Looking At Groundbreaking Capabilities With OpenAI O3

It’s the end of ‘shipmas’, almost Christmas time, and OpenAI has given us some information about the pending model o3, and how it does its reasoning.

One of the most prominent demos is in this YouTube video with Sam Altman, who is joined by Mark Chen, Hongyu Ren, and special guest Greg Kamradt, to talk about o3; and related models.

“This model is incredible at programming,” Altman says as they look at benchmarks like GPQA Diamond for Ph.D-level science questions; and EpochAI frontier for math, where o3 demonstrates breakout results.

As demonstrated, the model is getting good marks against practical testing of skilled human professionals.

The group also discussed the use of these new models for SWE-bench operations, or in other words, for implementing real-world software tasks.

Some Scientific Notes on Advancement

OpenAI has also published a recent explanation of some of the science in o3 and newer models. It’s called “deliberative alignment” and it has to do with extending chain of thought operations and training models on safety specifications.

“Despite extensive safety training, modern LLMs still comply with malicious prompts, over-refuse benign queries, and fall victim to jailbreak attacks,” spokespersons explain. “One cause of these failures is that models must respond instantly, without being given sufficient time to reason through complex and borderline safety scenarios. Another issue is that LLMs must infer desired behavior indirectly from large sets of labeled examples, rather than directly learning the underlying safety standards in natural language. This forces models to have to reverse engineer the ideal behavior from examples and leads to poor data efficiency and decision boundaries. Deliberative alignment overcomes both of these issues. It is the first approach to directly teach a model the text of its safety specifications and train the model to deliberate over these specifications at inference time. This results in safer responses that are appropriately calibrated to a given context.”

In addition, to show off how this works, OpenAI provides a demo of the computer finding evidence of wrongdoing and failing to comply with a demand.

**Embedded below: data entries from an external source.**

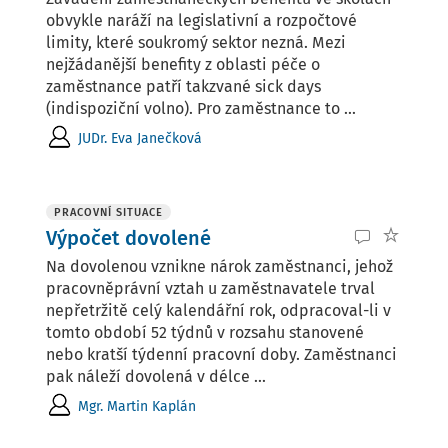
obvykle naráží na legislativní a rozpočtové
limity, které soukromý sektor nezná. Mezi
nejžádanější benefity z oblasti péče o
zaměstnance patří takzvané sick days
(indispoziční volno). Pro zaměstnance to ...
JUDr. Eva Janečková
PRACOVNÍ SITUACE
Výpočet dovolené
Na dovolenou vznikne nárok zaměstnanci, jehož
pracovněprávní vztah u zaměstnavatele trval
nepřetržitě celý kalendářní rok, odpracoval-li v
tomto období 52 týdnů v rozsahu stanovené
nebo kratší týdenní pracovní doby. Zaměstnanci
pak náleží dovolená v délce ...
Mgr. Martin Kaplán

Deliberative alignment, the researchers claim, will do better than reinforcement learning from human feedback (RLHF) and something called RLAIF.

“Deliberate alignment training uses a combination of process- and outcome-based supervision,” spokespersons write. “We first train an o-style model for helpfulness, without any safety-relevant data. We then build a dataset of (prompt, completion) pairs where the CoTs in the completions reference the specifications. We do this by inserting the relevant safety specification text for each conversation in the system prompt, generating model completions, and then removing the system prompts from the data. We perform incremental supervised fine-tuning (SFT) on this dataset, providing the model with a strong prior for safe reasoning. Through SFT, the model learns both the content of our safety specifications and how to reason over them to generate aligned responses. We then use reinforcement learning (RL) to train the model to use its CoT more effectively. To do so, we employ a reward model with access to our safety policies to provide additional reward signal. In our training procedure, we automatically generate training data from safety specifications and safety-categorized prompts, without requiring human-labeled completions. Deliberative alignment’s synthetic data generation pipeline thus offers a scalable approach to alignment, addressing a major challenge of standard LLM safety training—its heavy dependence on human-labeled data.”

Feedback from Humans

In the above video, Greg Kamradt of ARC AGI goes over how o3 is knocking it out of the park on the proprietary methods that ARC uses to assess logical expertise: a series of pixel-based tests where the machine, or the human, has to figure out a pattern.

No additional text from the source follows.